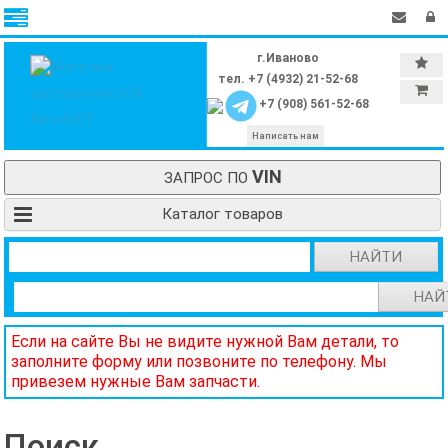
г.Иваново
тел. +7 (4932) 21-52-68
+7 (908) 561-52-68
Написать нам
VIN
ЗАПРОС ПО
Каталог товаров
НАЙТИ
НАЙ
Если на сайте Вы не видите нужной Вам детали, то
заполните форму или позвоните по телефону. Мы
привезем нужные Вам запчасти.
Поиск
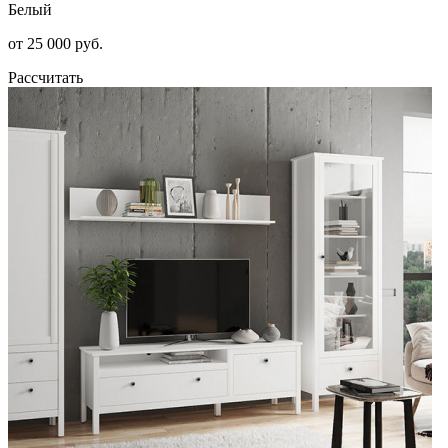
Белый
от 25 000 руб.
Рассчитать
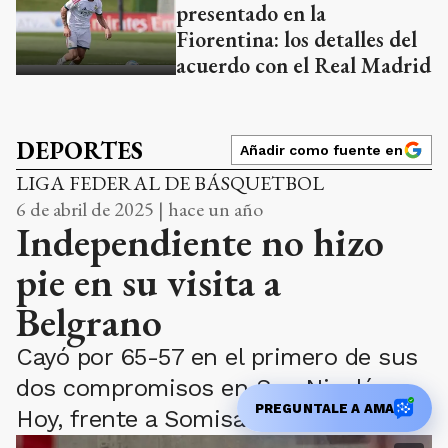
presentado en la
Fiorentina: los detalles del
acuerdo con el Real Madrid
DEPORTES
Añadir como fuente en
LIGA FEDERAL DE BÁSQUETBOL
6 de abril de 2025 | hace un año
Independiente no hizo
pie en su visita a
Belgrano
Cayó por 65-57 en el primero de sus
dos compromisos en San Nicolás .
PREGUNTALE A AMA
Hoy, frente a Somisa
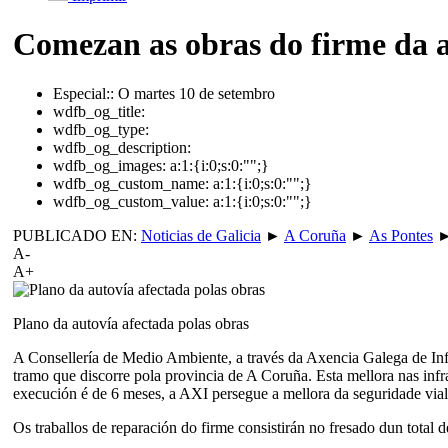
Comezan as obras do firme da a
Especial::
O martes 10 de setembro
wdfb_og_title:
wdfb_og_type:
wdfb_og_description:
wdfb_og_images:
a:1:{i:0;s:0:"";}
wdfb_og_custom_name:
a:1:{i:0;s:0:"";}
wdfb_og_custom_value:
a:1:{i:0;s:0:"";}
PUBLICADO EN:
Noticias de Galicia
►
A Coruña
►
As Pontes
A-
A+
Plano da autovía afectada polas obras
A Consellería de Medio Ambiente, a través da Axencia Galega de Infra
tramo que discorre pola provincia de A Coruña. Esta mellora nas inf
execución é de 6 meses, a AXI persegue a mellora da seguridade vial
Os traballos de reparación do firme consistirán no fresado dun total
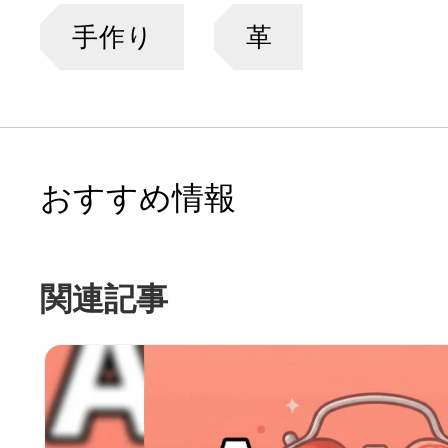
手作り
革
おすすめ情報
関連記事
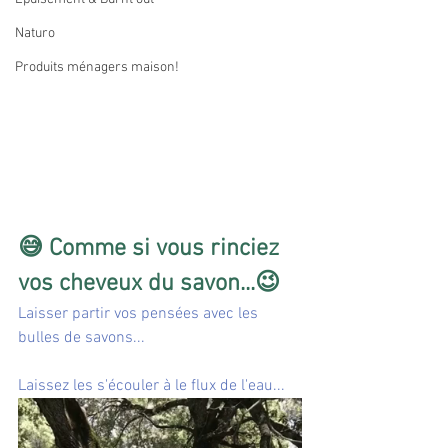
Naturo
Produits ménagers maison!
😅 Comme si vous rinciez 
vos cheveux du savon...😉
Laisser partir vos pensées avec les 
bulles de savons...
Laissez les s'écouler à le flux de l'eau...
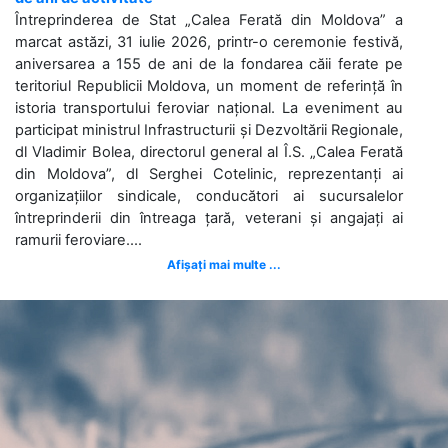
Întreprinderea de Stat „Calea Ferată din Moldova” a
marcat astăzi, 31 iulie 2026, printr-o ceremonie festivă,
aniversarea a 155 de ani de la fondarea căii ferate pe
teritoriul Republicii Moldova, un moment de referință în
istoria transportului feroviar național. La eveniment au
participat ministrul Infrastructurii și Dezvoltării Regionale,
dl Vladimir Bolea, directorul general al Î.S. „Calea Ferată
din Moldova”, dl Serghei Cotelinic, reprezentanți ai
organizațiilor sindicale, conducători ai sucursalelor
întreprinderii din întreaga țară, veterani și angajați ai
ramurii feroviare....
Afișați mai multe ...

> [TO DO] Going by the data above, give back only the lines from the one containing "заполните форму или позвоните по телефону. Мы" through the one containing "pie en su visita a", exactly as they stand, both ends included and no images.

> [ANSWER]
заполните форму или позвоните по телефону. Мы
привезем нужные Вам запчасти.
Поиск
Белый
от 25 000 руб.
Рассчитать
presentado en la
Fiorentina: los detalles del
acuerdo con el Real Madrid
DEPORTES
Añadir como fuente en
LIGA FEDERAL DE BÁSQUETBOL
6 de abril de 2025 | hace un año
Independiente no hizo
pie en su visita a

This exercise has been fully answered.